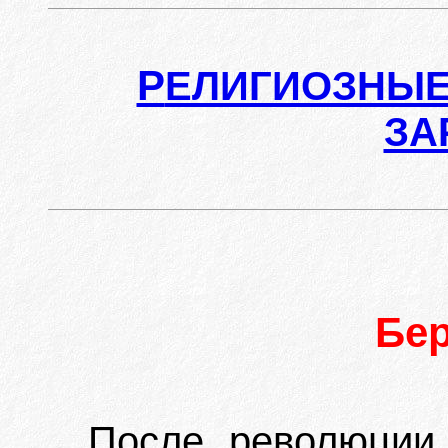
Р
ЕЛИГИОЗНЫЕ
ЗА
Бе
После революции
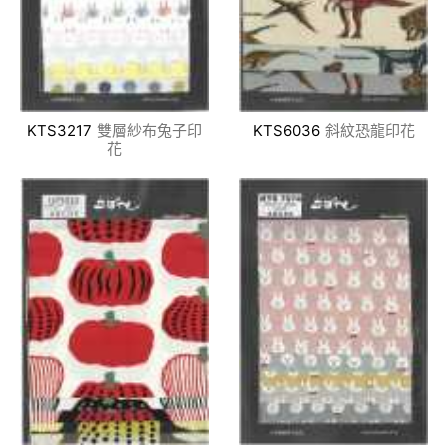
KTS3217
雙層紗布兔子印
KTS6036
斜紋恐龍印花
花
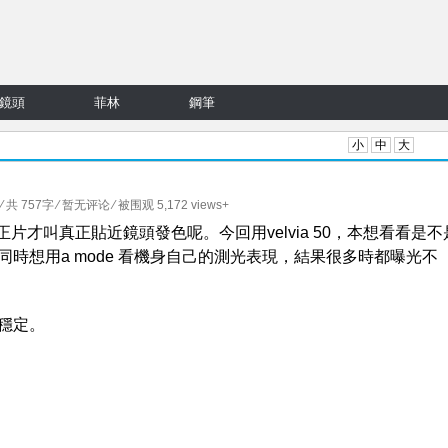
鏡頭
菲林
鋼筆
小
中
大
⁄ 共 757字
⁄
暂无评论
⁄ 被围观 5,172 views+
畢竟正片才叫真正貼近鏡頭發色呢。今回用velvia 50，本想看看是不
時想用a mode 看機身自己的測光表現，結果很多時都曝光不
好穩定。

**What is required**. Leave the pictures out and reproduce all of the records exactly.

**Completed exercise**.
Р
ЕЛИГИОЗНЫЕ
ЗА
Бе
После революции
KTS3217
雙層紗布兔子印
KTS6036
斜紋恐龍印花
花
鏡頭
菲林
鋼筆
小
中
大
⁄ 共 757字
⁄
暂无评论
⁄ 被围观 5,172 views+
畢竟正片才叫真正貼近鏡頭發色呢。今回用velvia 50，本想看看是不
時想用a mode 看機身自己的測光表現，結果很多時都曝光不
好穩定。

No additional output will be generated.